Task directions: Give the entries back exactly as they stand, but without pictures.

####

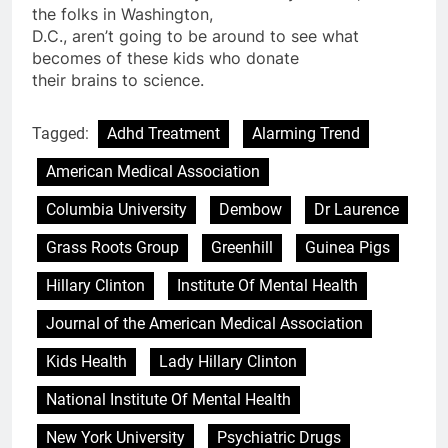
the folks in Washington,
D.C., aren’t going to be around to see what
becomes of these kids who donate
their brains to science.
Tagged:
Adhd Treatment
Alarming Trend
American Medical Association
Columbia University
Dembow
Dr Laurence
Grass Roots Group
Greenhill
Guinea Pigs
Hillary Clinton
Institute Of Mental Health
Journal of the American Medical Association
Kids Health
Lady Hillary Clinton
National Institute Of Mental Health
New York University
Psychiatric Drugs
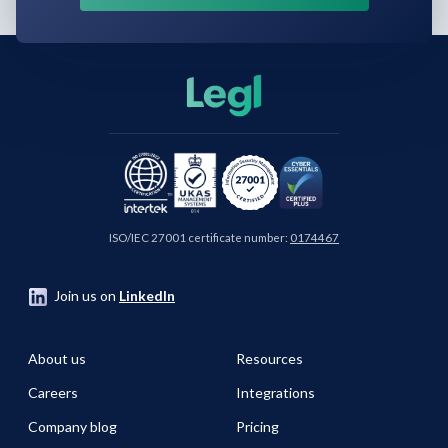
ISO/IEC 27001 certificate number:
0174467
Join us on
LinkedIn
About us
Resources
Careers
Integrations
Company blog
Pricing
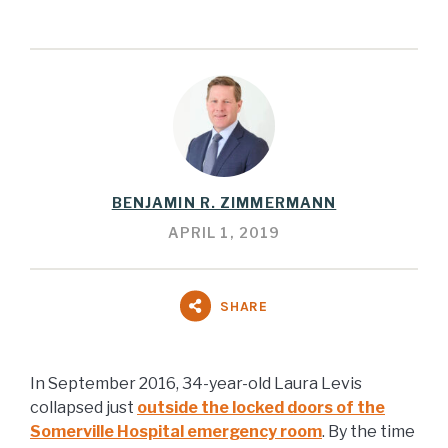
BENJAMIN R. ZIMMERMANN
APRIL 1, 2019
SHARE
In September 2016, 34-year-old Laura Levis
collapsed just
outside the locked doors of the
Somerville Hospital emergency room
. By the time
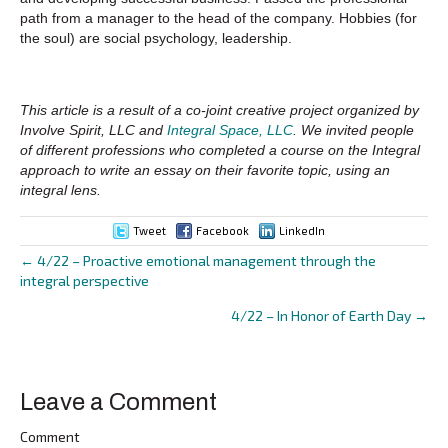
path from a manager to the head of the company. Hobbies (for
the soul) are social psychology, leadership.
This article is a result of a co-joint creative project organized by
Involve Spirit, LLC and
Integral Space, LLC
. We invited people
of different professions who completed a course on the Integral
approach to write an essay on their favorite topic, using an
integral lens.
Tweet
Facebook
LinkedIn
← 4/22 – Proactive emotional management through the
Posts
integral perspective
navigation
4/22 – In Honor of Earth Day →
Leave a Comment
Comment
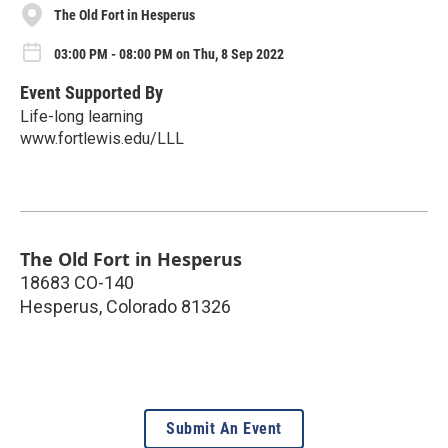
The Old Fort in Hesperus
03:00 PM - 08:00 PM on Thu, 8 Sep 2022
Event Supported By
Life-long learning
www.fortlewis.edu/LLL
The Old Fort in Hesperus
18683 CO-140
Hesperus
,
Colorado
81326
Submit An Event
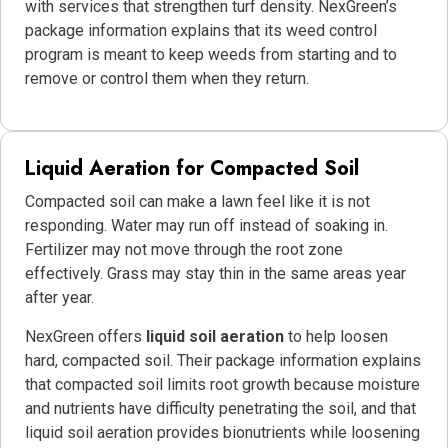
with services that strengthen turf density. NexGreen’s
package information explains that its weed control
program is meant to keep weeds from starting and to
remove or control them when they return.
Liquid Aeration for Compacted Soil
Compacted soil can make a lawn feel like it is not
responding. Water may run off instead of soaking in.
Fertilizer may not move through the root zone
effectively. Grass may stay thin in the same areas year
after year.
NexGreen offers
liquid soil aeration
to help loosen
hard, compacted soil. Their package information explains
that compacted soil limits root growth because moisture
and nutrients have difficulty penetrating the soil, and that
liquid soil aeration provides bionutrients while loosening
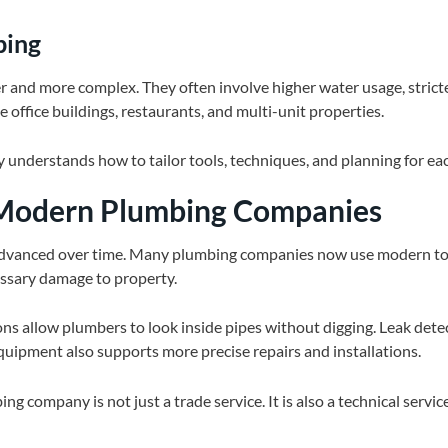
bing
 and more complex. They often involve higher water usage, strict
e office buildings, restaurants, and multi-unit properties.
 understands how to tailor tools, techniques, and planning for e
 Modern Plumbing Companies
vanced over time. Many plumbing companies now use modern too
ssary damage to property.
ns allow plumbers to look inside pipes without digging. Leak dete
uipment also supports more precise repairs and installations.
ng company is not just a trade service. It is also a technical service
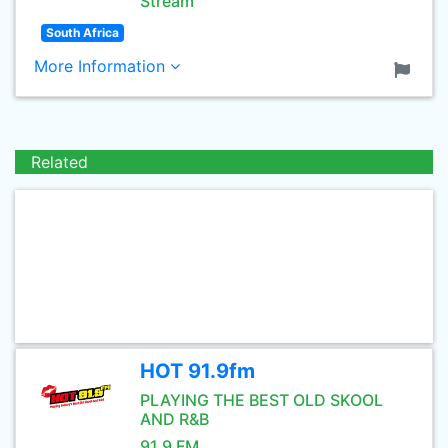
Stream
South Africa
More Information
Related
HOT 91.9fm
PLAYING THE BEST OLD SKOOL
AND R&B
91.9 FM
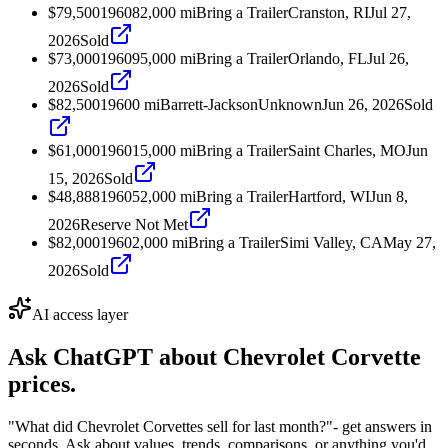
$79,500
1960
82,000
mi
Bring a Trailer
Cranston, RI
Jul 27,
2026
Sold
$73,000
1960
95,000
mi
Bring a Trailer
Orlando, FL
Jul 26,
2026
Sold
$82,500
1960
0
mi
Barrett-Jackson
Unknown
Jun 26, 2026
Sold
$61,000
1960
15,000
mi
Bring a Trailer
Saint Charles, MO
Jun
15, 2026
Sold
$48,888
1960
52,000
mi
Bring a Trailer
Hartford, WI
Jun 8,
2026
Reserve Not Met
$82,000
1960
2,000
mi
Bring a Trailer
Simi Valley, CA
May 27,
2026
Sold
AI access layer
Ask ChatGPT about
Chevrolet Corvette
prices.
"What did Chevrolet Corvettes sell for last month?"
- get answers in
seconds. Ask about values, trends, comparisons, or anything you'd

####

Response to this exercise:
the folks in Washington,
D.C., aren’t going to be around to see what
becomes of these kids who donate
their brains to science.
Tagged:
Adhd Treatment
Alarming Trend
American Medical Association
Columbia University
Dembow
Dr Laurence
Grass Roots Group
Greenhill
Guinea Pigs
Hillary Clinton
Institute Of Mental Health
Journal of the American Medical Association
Kids Health
Lady Hillary Clinton
National Institute Of Mental Health
New York University
Psychiatric Drugs
ISO/IEC 27001 certificate number:
0174467
Join us on
LinkedIn
About us
Resources
Careers
Integrations
Company blog
Pricing
BENJAMIN R. ZIMMERMANN
APRIL 1, 2019
SHARE
In September 2016, 34-year-old Laura Levis
collapsed just
outside the locked doors of the
Somerville Hospital emergency room
. By the time
path from a manager to the head of the company. Hobbies (for
the soul) are social psychology, leadership.
This article is a result of a co-joint creative project organized by
Involve Spirit, LLC and
Integral Space, LLC
. We invited people
of different professions who completed a course on the Integral
approach to write an essay on their favorite topic, using an
integral lens.
Tweet
Facebook
LinkedIn
← 4/22 – Proactive emotional management through the
Posts
integral perspective
navigation
4/22 – In Honor of Earth Day →
Leave a Comment
Comment
The Old Fort in Hesperus
03:00 PM - 08:00 PM on Thu, 8 Sep 2022
Event Supported By
Life-long learning
www.fortlewis.edu/LLL
The Old Fort in Hesperus
18683 CO-140
Hesperus
,
Colorado
81326
Submit An Event
with services that strengthen turf density. NexGreen’s
package information explains that its weed control
program is meant to keep weeds from starting and to
remove or control them when they return.
Liquid Aeration for Compacted Soil
Compacted soil can make a lawn feel like it is not
responding. Water may run off instead of soaking in.
Fertilizer may not move through the root zone
effectively. Grass may stay thin in the same areas year
after year.
NexGreen offers
liquid soil aeration
to help loosen
hard, compacted soil. Their package information explains
that compacted soil limits root growth because moisture
and nutrients have difficulty penetrating the soil, and that
liquid soil aeration provides bionutrients while loosening
bing
 and more complex. They often involve higher water usage, strict
e office buildings, restaurants, and multi-unit properties.
 understands how to tailor tools, techniques, and planning for e
 Modern Plumbing Companies
vanced over time. Many plumbing companies now use modern too
ssary damage to property.
ns allow plumbers to look inside pipes without digging. Leak dete
uipment also supports more precise repairs and installations.
ng company is not just a trade service. It is also a technical service
Stream
South Africa
More Information
Related
HOT 91.9fm
PLAYING THE BEST OLD SKOOL
AND R&B
91.9 FM
$79,500
1960
82,000
mi
Bring a Trailer
Cranston, RI
Jul 27,
2026
Sold
$73,000
1960
95,000
mi
Bring a Trailer
Orlando, FL
Jul 26,
2026
Sold
$82,500
1960
0
mi
Barrett-Jackson
Unknown
Jun 26, 2026
Sold
$61,000
1960
15,000
mi
Bring a Trailer
Saint Charles, MO
Jun
15, 2026
Sold
$48,888
1960
52,000
mi
Bring a Trailer
Hartford, WI
Jun 8,
2026
Reserve Not Met
$82,000
1960
2,000
mi
Bring a Trailer
Simi Valley, CA
May 27,
2026
Sold
AI access layer
Ask ChatGPT about
Chevrolet Corvette
prices.
"What did Chevrolet Corvettes sell for last month?"
- get answers in
seconds. Ask about values, trends, comparisons, or anything you'd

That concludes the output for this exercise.